Pediatric cranial radiation therapy can induce long-term neurocognitive deficits, the risk and severity of these deficits are amplified in females and in those individuals exposed at a younger age and/or those irradiated at higher doses. To investigate the developmental consequences of these factors in greater detail, male and female C57Bl/6J mice between infancy and late childhood (16 and 36 days) were irradiated at a single time point with a whole-brain dose of 0, 3, 5 or 7 Gy. In vivo and ex vivo magnetic resonance imaging (MRI) and deformation-based morphometry was used to identify radiation-induced volume differences. As expected, exposure to 7 Gy of radiation at 16 days of age induced widespread volume deficits that were largely mitigated by increasing treatment age or decreasing dose. Notable exceptions were regions in the olfactory bulbs and hippocampus that displayed both a detectable difference in volume and a loss in neurogenesis for most doses and ages. Furthermore, white matter regions located at the front of the brain remained sensitive to radiation at later treatment ages, compared to regions at the back. Differences due to sex were subtle, with increased radiosensitivity in females detectable only in the mammillary bodies and fornix. Our results reveal anatomical alterations in brain development consistent with expectations based on pediatric patient neurocognitive outcomes. This data demonstrates that neuroimaging of the mouse is an effective tool for investigating radiation-induced late effects.

White and Gray Matter Abnormalities After Cranial Radiation in Children and Mice.
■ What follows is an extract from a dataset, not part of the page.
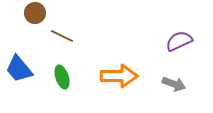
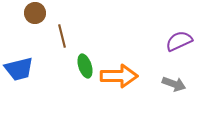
brown line: rotated 50 degrees clockwise
blue trapezoid: rotated 64 degrees counterclockwise
green ellipse: moved 23 px right, 11 px up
PURPOSE: Pediatric patients treated with cranial radiation are at high risk of developing lasting cognitive impairments. We sought to identify anatomical changes in both gray matter (GM) and white matter (WM) in radiation-treated patients and in mice, in which the effect of radiation can be isolated from other factors, the time course of anatomical change can be established, and the effect of treatment age can be more fully characterized. Anatomical results were compared between species. METHODS AND MATERIALS: Patients were imaged with T1-weighted magnetic resonance imaging (MRI) after radiation treatment. Nineteen radiation-treated patients were divided into groups of 7 years of age and younger (7-) and 8 years and older (8+) and were compared to 41 controls. C57BL6 mice were treated with radiation (n=52) or sham treated (n=52) between postnatal days 16 and 36 and then assessed with in vivo and/or ex vivo MRI. In both cases, measurements of WM and GM volume, cortical thickness, area and volume, and hippocampal volume were compared between groups. RESULTS: WM volume was significantly decreased following treatment in 7- and 8+ treatment groups. GM volume was unchanged overall, but cortical thickness was slightly increased in the 7- group. Results in mice mostly mirrored these changes and provided a time course of change, showing early volume loss and normal growth. Hippocampal volume showed a decreasing trend with age in patients, an effect not observed in the mouse hippocampus but present in the olfactory bulb. CONCLUSIONS: Changes in mice treated with cranial radiation are similar to those in humans, including significant WM and GM alterations. Because mice did not receive any other treatment, the similarity across species supports the expectation that radiation is causative and suggests mice provide a representative model for studying impaired brain development after cranial radiation and testing novel treatments.